*** Opening Data to use ***
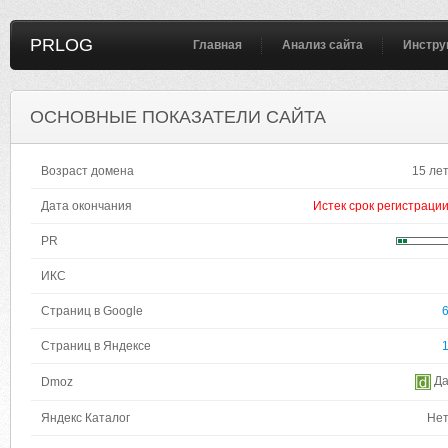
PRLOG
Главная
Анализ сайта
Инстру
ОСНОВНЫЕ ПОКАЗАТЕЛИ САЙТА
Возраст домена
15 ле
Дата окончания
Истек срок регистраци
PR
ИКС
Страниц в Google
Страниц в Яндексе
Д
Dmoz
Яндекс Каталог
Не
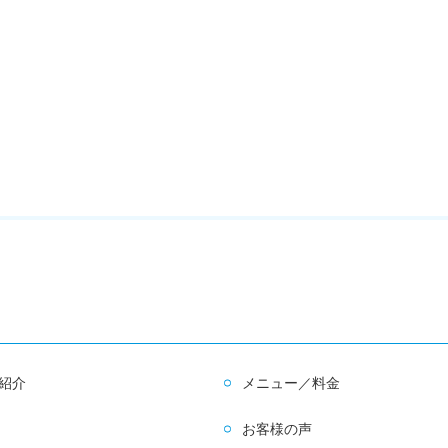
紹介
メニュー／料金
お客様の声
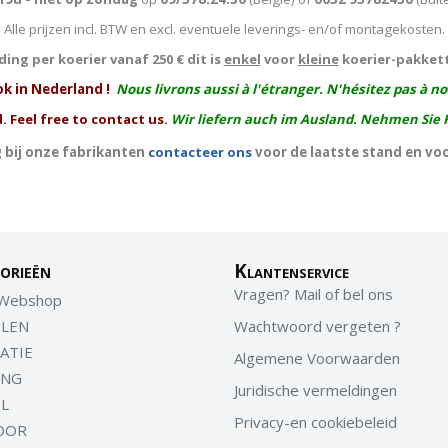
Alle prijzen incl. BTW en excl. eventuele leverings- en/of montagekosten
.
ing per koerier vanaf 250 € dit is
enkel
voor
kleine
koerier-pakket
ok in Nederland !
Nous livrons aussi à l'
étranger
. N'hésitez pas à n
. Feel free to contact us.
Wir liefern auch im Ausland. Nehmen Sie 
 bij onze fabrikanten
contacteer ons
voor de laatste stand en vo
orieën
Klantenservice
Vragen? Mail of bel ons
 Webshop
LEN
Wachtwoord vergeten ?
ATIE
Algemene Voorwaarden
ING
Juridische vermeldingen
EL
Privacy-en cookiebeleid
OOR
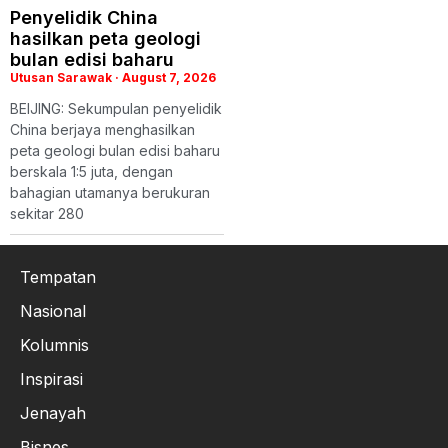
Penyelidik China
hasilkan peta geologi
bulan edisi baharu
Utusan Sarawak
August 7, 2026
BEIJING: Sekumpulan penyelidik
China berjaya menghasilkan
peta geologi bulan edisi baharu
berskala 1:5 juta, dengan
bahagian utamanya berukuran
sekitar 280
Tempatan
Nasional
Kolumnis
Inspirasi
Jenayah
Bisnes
*** Closing Data to use ***
*** Opening Data to use ***
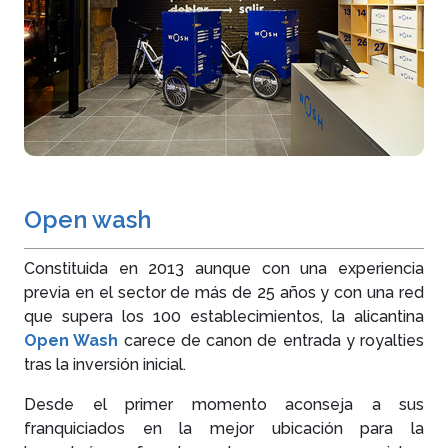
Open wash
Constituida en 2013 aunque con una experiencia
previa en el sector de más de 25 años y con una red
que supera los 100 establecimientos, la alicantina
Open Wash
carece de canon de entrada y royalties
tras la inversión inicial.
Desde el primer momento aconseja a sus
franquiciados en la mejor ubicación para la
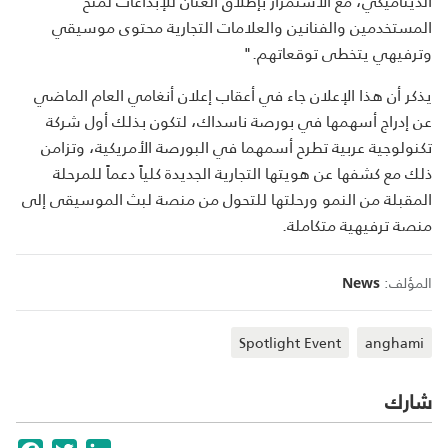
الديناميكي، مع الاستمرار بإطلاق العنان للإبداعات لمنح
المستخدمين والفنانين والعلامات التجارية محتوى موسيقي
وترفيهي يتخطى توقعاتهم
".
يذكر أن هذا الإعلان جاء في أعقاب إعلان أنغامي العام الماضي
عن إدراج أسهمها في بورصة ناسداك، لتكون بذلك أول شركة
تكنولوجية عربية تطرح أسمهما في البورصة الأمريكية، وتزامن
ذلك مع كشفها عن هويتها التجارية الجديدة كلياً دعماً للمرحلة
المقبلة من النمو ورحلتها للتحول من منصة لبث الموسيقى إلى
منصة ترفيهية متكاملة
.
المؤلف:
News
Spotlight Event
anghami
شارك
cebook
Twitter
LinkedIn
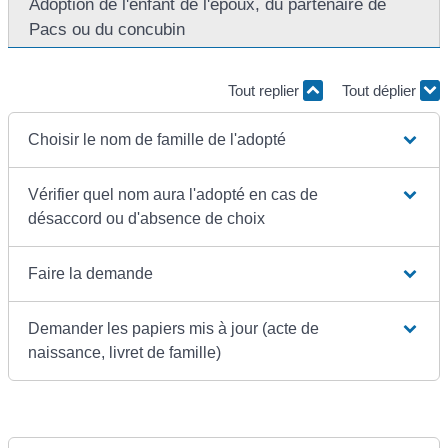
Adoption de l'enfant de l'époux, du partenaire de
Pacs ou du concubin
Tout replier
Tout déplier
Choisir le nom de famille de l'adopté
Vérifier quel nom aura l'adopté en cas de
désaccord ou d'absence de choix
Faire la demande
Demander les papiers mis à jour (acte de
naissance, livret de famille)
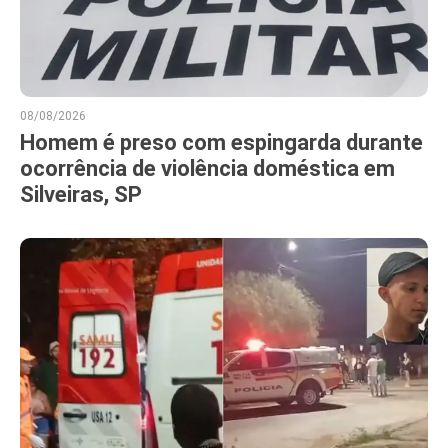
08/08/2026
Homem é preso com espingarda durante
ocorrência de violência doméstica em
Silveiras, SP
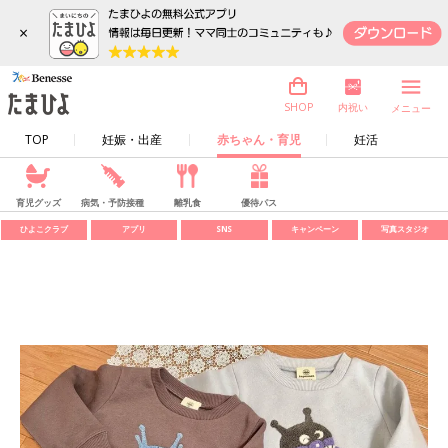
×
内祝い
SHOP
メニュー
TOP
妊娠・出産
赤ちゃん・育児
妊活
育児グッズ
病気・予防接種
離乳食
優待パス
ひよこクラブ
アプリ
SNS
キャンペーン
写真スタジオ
*** Closing Data to use ***
Task statement:
Pull out every line of the records above that contains the word "geologi".

The completed task:
hasilkan peta geologi
peta geologi bulan edisi baharu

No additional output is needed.